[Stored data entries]
┄┄┄┄┄┄┄┄┄┄┄┄┄┄┄┄┄┄┄┄
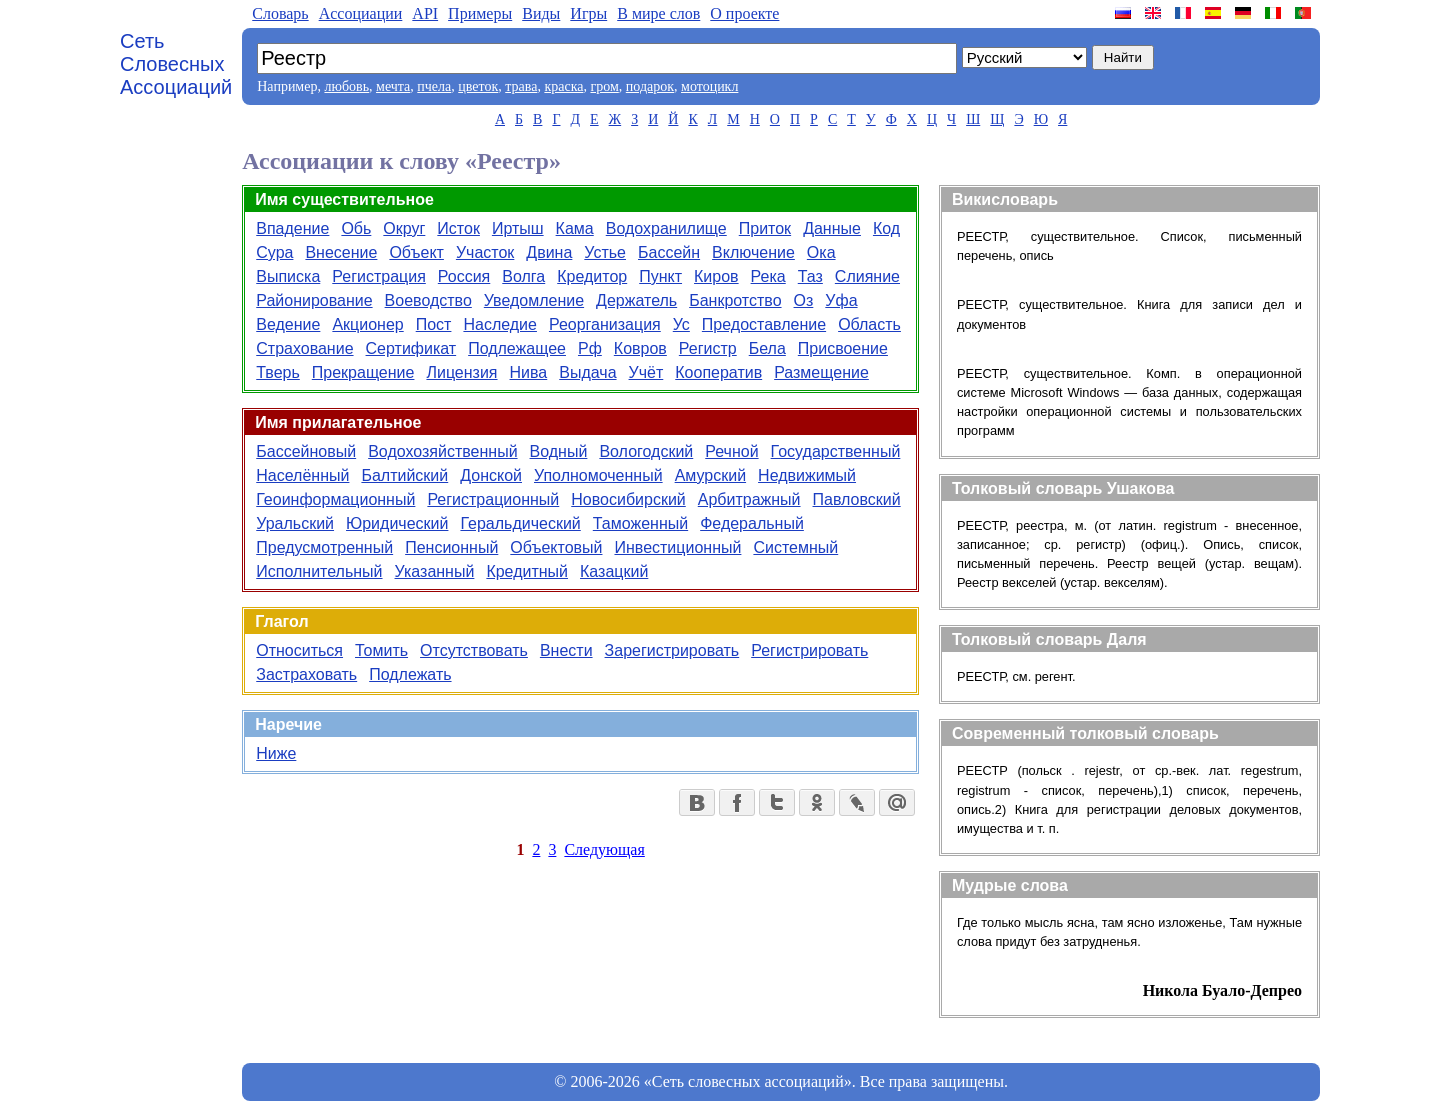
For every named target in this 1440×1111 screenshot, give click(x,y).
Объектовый (556, 547)
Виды (541, 13)
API (425, 13)
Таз (810, 276)
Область (869, 324)
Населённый (302, 475)
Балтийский (404, 475)
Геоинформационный (335, 499)
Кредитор (592, 276)
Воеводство (428, 300)
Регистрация (379, 276)
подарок (650, 86)
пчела (434, 86)
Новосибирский (628, 499)
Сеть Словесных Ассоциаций (176, 64)
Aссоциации (361, 13)
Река (768, 276)
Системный (795, 547)
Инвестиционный (677, 547)
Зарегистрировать (672, 650)
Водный (559, 451)
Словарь (280, 13)
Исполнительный (319, 571)
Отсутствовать (474, 650)
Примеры (480, 13)
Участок (485, 252)
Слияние (867, 276)
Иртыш (518, 228)
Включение (753, 252)
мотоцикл (709, 86)
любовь (346, 86)
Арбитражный (749, 499)
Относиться (299, 650)
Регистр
┄┄┄┄┄┄┄┄┄┄┄┄┄┄┄┄┄┄┄┄
▶ TASK INSTRUCTIONS
Every entry, word for word, should be given again; the pictures are not part of the copy.

▶ ANSWER TO THE PROBLEM
For every named target in this 1440×1111 screenshot, give click(x,y).
Объектовый (556, 547)
Виды (541, 13)
API (425, 13)
Таз (810, 276)
Область (869, 324)
Населённый (302, 475)
Балтийский (404, 475)
Геоинформационный (335, 499)
Кредитор (592, 276)
Воеводство (428, 300)
Регистрация (379, 276)
подарок (650, 86)
пчела (434, 86)
Новосибирский (628, 499)
Сеть Словесных Ассоциаций (176, 64)
Aссоциации (361, 13)
Река (768, 276)
Системный (795, 547)
Инвестиционный (677, 547)
Зарегистрировать (672, 650)
Водный (559, 451)
Словарь (280, 13)
Исполнительный (319, 571)
Отсутствовать (474, 650)
Примеры (480, 13)
Участок (485, 252)
Слияние (867, 276)
Иртыш (518, 228)
Включение (753, 252)
мотоцикл (709, 86)
любовь (346, 86)
Арбитражный (749, 499)
Относиться (299, 650)
Регистр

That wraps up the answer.